Freedom of speech has been the most celebrated American value since our country’s founding. Our universities have been one of its greatest defenders. The Chicago Principles highlight the deep connection between learning and free speech that has been central to American universities since the very beginning.
Universities premised not only on learning but also on discovery cannot exist without the freedom to question and debate freely. If we do not have the power to question the world around us, how could we ever solve anything?
More than 10 years since the publication of the Chicago Principles, its ideas are more important than ever for our universities and for our democracy. In real time, we are witnessing an authoritarian regime in Washington doing everything they can to silence universities, from jailing innocent students to slashing funding for life-saving research.
Regardless of one’s opinion of the substance of recent protests on university campuses, students’ and faculty’s right to voice their opinions is non-negotiable. As the Chicago Principles make clear, free speech is at the very core of any education. The federal government’s efforts to punish universities for tolerating the lively debate that defines protest not only threatens our freedom of speech but also our ability to truly learn at all.
When we restrict freedom of expression, we suddenly rule out the myriad ways we all learn on a college campus outside of studying and going to class. We learn by engaging in political activity; by attending thought-provoking guest lectures, even if controversial; and by voicing grievances about problems on campus and beyond.
The loss of these opportunities threatens a lot more than just our individual development. After all, every question is in some sense political: it challenges the way things are and invites us to create something different and better. To “think critically”, which is all any learning ever is, means to voice one’s doubts and truly critique the nature of something instead of blindly writing it down.
The loss of a culture of open debate and genuine questioning at our universities leads us to accept the problems around us as insurmountable and a better world as forever out of reach. The dangers of this scenario could not be more obvious.
The cause of protecting free speech on college campuses has a remarkable amount in common with the cause of ensuring our colleges are high-quality, affordable and accessible. Each one reinforces the other: when colleges are more affordable, students have more time to truly reflect on the world around them.
When students can afford to be full-time students, they have the space not only to dive into their coursework more deeply but also to question the status quo and organize for a better campus and world. When colleges protect free speech, students have a greater ability to advocate for the changes they need and, in turn, keep our colleges affordable and accessible.

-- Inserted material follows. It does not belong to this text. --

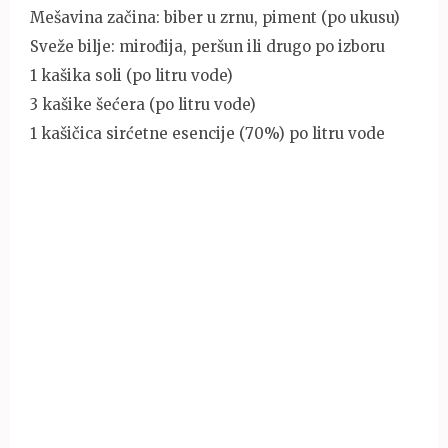
Mešavina začina: biber u zrnu, piment (po ukusu)
Sveže bilje: mirođija, peršun ili drugo po izboru
1 kašika soli (po litru vode)
3 kašike šećera (po litru vode)
1 kašičica sirćetne esencije (70%) po litru vode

Unfortunately, we have entered a vicious cycle of the exact opposite. Just as the decline of college affordability hinders free speech, so too does the decline of free speech hinder college affordability.
It was no accident America’s politicians turned against the model of affordable college in response to student protests of the 1960s. Just as President and California Governor Ronald Reagan believed saddling students with the costs of college would make them less politically active, another official named Roger Freeman worried that an educated proletariat would be “dynamite”. What has followed is decades of funding cuts to public colleges, rising tuition costs, and a crippling student debt crisis as colleges have pushed student loans onto vulnerable families as the only way to afford a degree.
Free speech is the foundation of our universities and of America herself. How can we expect to protect our republic if we cannot even preserve free speech at our universities? As the University of Chicago’s President Hanna Holborn Gray remarked, “education should not be intended to make people comfortable, it is meant to make them think”.